P_I = (1/S_i) * (U^Tb)_I if S_i> EPS(A), or else zero.

Then we look to see if the elements of P are rising at the end of the vector. If so, we look backward from the last element of P for the first element of P for which the preceding element is larger. That is, we look for the first local minimum counting backward from the last element. The position of the element becomes the usable rank, r. To solve the system, we then just do a truncated SVD solution keeping r singular values.

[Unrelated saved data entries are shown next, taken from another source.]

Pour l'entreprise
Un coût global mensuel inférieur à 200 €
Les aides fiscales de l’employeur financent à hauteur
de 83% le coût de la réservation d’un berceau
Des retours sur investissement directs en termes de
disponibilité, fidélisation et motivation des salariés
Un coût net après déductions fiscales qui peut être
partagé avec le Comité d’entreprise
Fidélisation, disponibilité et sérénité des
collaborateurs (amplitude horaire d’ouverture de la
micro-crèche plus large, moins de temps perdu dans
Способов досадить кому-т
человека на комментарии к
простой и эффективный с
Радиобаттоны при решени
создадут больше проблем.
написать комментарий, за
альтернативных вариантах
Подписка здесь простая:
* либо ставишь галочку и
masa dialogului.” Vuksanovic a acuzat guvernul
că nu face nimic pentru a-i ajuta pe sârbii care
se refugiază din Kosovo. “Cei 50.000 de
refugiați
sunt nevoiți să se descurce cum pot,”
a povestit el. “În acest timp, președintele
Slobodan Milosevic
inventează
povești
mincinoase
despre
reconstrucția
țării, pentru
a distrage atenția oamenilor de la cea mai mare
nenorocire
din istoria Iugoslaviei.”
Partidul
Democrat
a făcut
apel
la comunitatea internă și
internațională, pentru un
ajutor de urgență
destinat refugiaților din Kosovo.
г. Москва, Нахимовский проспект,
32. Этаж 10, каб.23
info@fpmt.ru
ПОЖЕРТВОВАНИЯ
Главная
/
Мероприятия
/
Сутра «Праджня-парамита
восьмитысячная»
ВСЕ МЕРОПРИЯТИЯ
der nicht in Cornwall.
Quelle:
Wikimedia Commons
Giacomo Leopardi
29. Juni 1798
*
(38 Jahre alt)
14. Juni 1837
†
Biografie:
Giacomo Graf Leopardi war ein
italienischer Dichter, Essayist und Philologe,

MER, or Matrix Error Method. This method only applies if the user gives a positive value for the estimated percentage error in each element of A. The idea here is to find if some of the latter singular values represent so little to the matrix A that they can be discarded. Here is how we make that decision based on the provided estimated percent error in the coefficient, e. Take a vector Z (of length equal to the number of singular values) and set its elements to zero. Then, set its last element equal to the last singular value. Build the matrix B=UZV^T. Compare the average absolute value of B to the average absolute value of A. If

avg_abs_val(B) < .01*e*avg_abs_val(A)

than this singular value can be neglected. Then, do the calculation over but set the last two elements of Z equal to the last two singular values. If the above condition still holds, then the last two singular values can be neglected. Repeat until the above condition fails. We have then gone one step too far, so we know exactly how many singular values must be kept. This number becomes our usable rank, r. To solve the system, we then just do a truncated SVD solution keeping r singular values.

RNK, or User Given Rank Method. In this method we interactively ask the user what usable rank they would like to try, and do a truncated SVD solution keeping that many singular values.